Recently when we migrated the CI/CD pipeline for a client’s application to Azure DevOps pipeline we were pleasantly surprised.
But before we get into how we re-engineered the pipeline, let me take you through the original setup with CircleCI .
Each project repository has its own build pipeline and generates a Docker image which is pushed to a Docker registry. Finally, it does a commit to the Helm Chart repo in the initial, Staging branch. Separating the Deployment pipeline from the individual projects is a foundational element of larger scale microservice architectures. It provides a clear view and history of a logical part of the application stack, archived in version control.
The Helm Chart repo has a branch for each target environment; Staging, QA and Production. QA and Production also have a queue branch in front of the deployment branch. For example, the queue branch “uat-queue-1234” is merged to the deployment branch “uat” through a Pull Request, which is approved by the appropriate stakeholders. On each CircleCI run for the Helm Chart repo it would look in a configuration file what the “next” environment was and if it used a queue branch for propagation. Based on that information it would either do a commit to the deployment branch for the next target environment or the queue branch.

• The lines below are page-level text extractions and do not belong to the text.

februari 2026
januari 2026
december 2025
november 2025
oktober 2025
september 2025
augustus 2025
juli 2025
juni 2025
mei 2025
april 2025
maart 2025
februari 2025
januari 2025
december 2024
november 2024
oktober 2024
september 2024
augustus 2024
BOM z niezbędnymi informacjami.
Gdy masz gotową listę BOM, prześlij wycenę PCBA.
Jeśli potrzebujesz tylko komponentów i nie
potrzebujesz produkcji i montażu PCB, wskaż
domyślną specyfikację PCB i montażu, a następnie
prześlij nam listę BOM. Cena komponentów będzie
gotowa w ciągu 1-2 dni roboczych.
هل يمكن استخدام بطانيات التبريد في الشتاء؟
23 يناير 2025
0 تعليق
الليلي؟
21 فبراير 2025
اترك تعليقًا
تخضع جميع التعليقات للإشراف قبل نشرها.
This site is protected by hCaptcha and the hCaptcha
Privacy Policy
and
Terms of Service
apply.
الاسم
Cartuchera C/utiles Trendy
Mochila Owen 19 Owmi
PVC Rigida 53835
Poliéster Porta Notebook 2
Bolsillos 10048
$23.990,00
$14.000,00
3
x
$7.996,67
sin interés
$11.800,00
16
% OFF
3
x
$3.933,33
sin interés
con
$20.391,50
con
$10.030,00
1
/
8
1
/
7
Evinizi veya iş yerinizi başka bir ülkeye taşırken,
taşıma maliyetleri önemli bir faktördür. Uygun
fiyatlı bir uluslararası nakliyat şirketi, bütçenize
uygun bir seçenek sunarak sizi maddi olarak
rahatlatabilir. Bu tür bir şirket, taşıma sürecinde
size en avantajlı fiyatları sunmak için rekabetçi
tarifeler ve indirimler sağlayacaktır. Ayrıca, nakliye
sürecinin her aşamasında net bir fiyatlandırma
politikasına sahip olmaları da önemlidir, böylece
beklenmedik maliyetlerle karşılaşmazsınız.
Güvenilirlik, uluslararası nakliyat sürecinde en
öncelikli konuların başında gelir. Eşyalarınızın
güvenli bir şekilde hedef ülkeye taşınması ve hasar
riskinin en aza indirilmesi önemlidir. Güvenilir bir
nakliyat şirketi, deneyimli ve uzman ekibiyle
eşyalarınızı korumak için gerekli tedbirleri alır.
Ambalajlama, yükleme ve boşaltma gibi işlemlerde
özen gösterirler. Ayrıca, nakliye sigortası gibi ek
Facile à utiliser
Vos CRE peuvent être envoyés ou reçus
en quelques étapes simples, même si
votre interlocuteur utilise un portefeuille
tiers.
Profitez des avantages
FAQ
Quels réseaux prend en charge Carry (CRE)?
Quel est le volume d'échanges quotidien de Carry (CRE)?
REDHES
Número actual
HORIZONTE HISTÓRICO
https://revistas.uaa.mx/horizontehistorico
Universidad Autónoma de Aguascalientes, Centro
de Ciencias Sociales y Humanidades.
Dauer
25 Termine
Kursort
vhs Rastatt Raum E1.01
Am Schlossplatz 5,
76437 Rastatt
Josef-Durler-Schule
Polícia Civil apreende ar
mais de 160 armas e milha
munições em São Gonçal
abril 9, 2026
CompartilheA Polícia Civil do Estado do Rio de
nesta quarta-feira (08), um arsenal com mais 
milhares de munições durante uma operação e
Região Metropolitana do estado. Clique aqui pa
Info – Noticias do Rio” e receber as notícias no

This setup worked quite well but took quite some time to create. Also, it required the actors for the manual propagation to have knowledge of PRs and how they work. Since nothing prevented anybody from committing to any deployment- or queue branch, merge conflicts sometimes had to be solved.
All this logic was contained in a bash script in the CircleCI configuration. This grew to unmanageable proportions because it had to take care of:
When it was decided the application was going to run in production on Azure, we also took the opportunity to migrate the pipeline into Azure DevOps.
The docker build pipeline was basically transferred to the Azure DevOps build pipeline and contains the exact same steps. In the visual designer of Azure DevOps you can add tasks to a step and select plugins for “npm” or “Docker” from the marketplace.
To start containers for Redis and Postgres we used the Docker plugin and select the “run” command. This opens up a form where you can add all the necessary parameters like “ports”, “Environment Variables” and “Image Name”. Basically the same things you could specify on the Docker command line interface. With these containers running the tests which relied on Datastores were able to run properly.
After a successful test run an image is built and pushed to the Docker registry running in the Azure cloud. After the image push, we run a one-line bash script that updates the image tag in the Helm values.yml which is subsequently published as the artefact of this build. The build number generated by pipeline instance is used to tag the image and make it easy to relate back a specific commit.
The frontend build pipeline is much simpler as it just runs the “npm run build” command to build static files for the client side react application running in the browser. These static files are then copied into an Nginx image when the docker image is built using the dockerfile on the right.
This image is also pushed to the registry for consumption by the Kubernetes cluster. Like for the backend, this also produces an artefact for the release pipeline to pick up
I’ve described how you set all these things up through the web interface of Azure DevOps, which isn’t really practising proper Infrastructure as Code. In the main Build Pipeline configuration screen, there is a convenient option to export the entire build pipeline to Yaml which can be added to your code repository in the root as azure-pipelines.yml to capture the pipeline in Version Control. When this file is discovered in your repository it replaces any visually configured pipeline. Using the web interface for an initial configuration gives you an easier time learning the Azure DevOps yaml syntax and makes it easy to become aware of pipeline plugins that help ease some of the steps.
The release flow is triggered whenever there is an artefact published from either the front or backend builds.
As before, the deployment of the application is done with Helm, the Helm chart setup we defined uses a generic value .yaml which applies to all environments and specific values files for each targeted cluster. For instance, the URL that is defined for the Ingress Resource in each is different. This is part of the values..yaml file. In the projects for frontend and backend, we also prepared generic Helm values.yaml file. The actual deployment runs “helm upgrade” using the “helm” directory containing the default values.yaml and we specify the “-f” option to use the environment specific values.
The image above shows a successful deploy triggered by an artefact produced from the backend build pipeline.
The deployment to UAT and Production requires a manual step. Propagating changes from Staging to UAT is done by the Development team leader. The main reason for the manual gate is to create a stable UAT environment where subject matter experts can test and align the content they have created in a third party system.
In the screenshot of the entire pipeline, the red arrows indicate where manual gates are implemented. The responsible person at the client will propagate changes from UAT to Production when they are satisfied with the state of the UAT environment.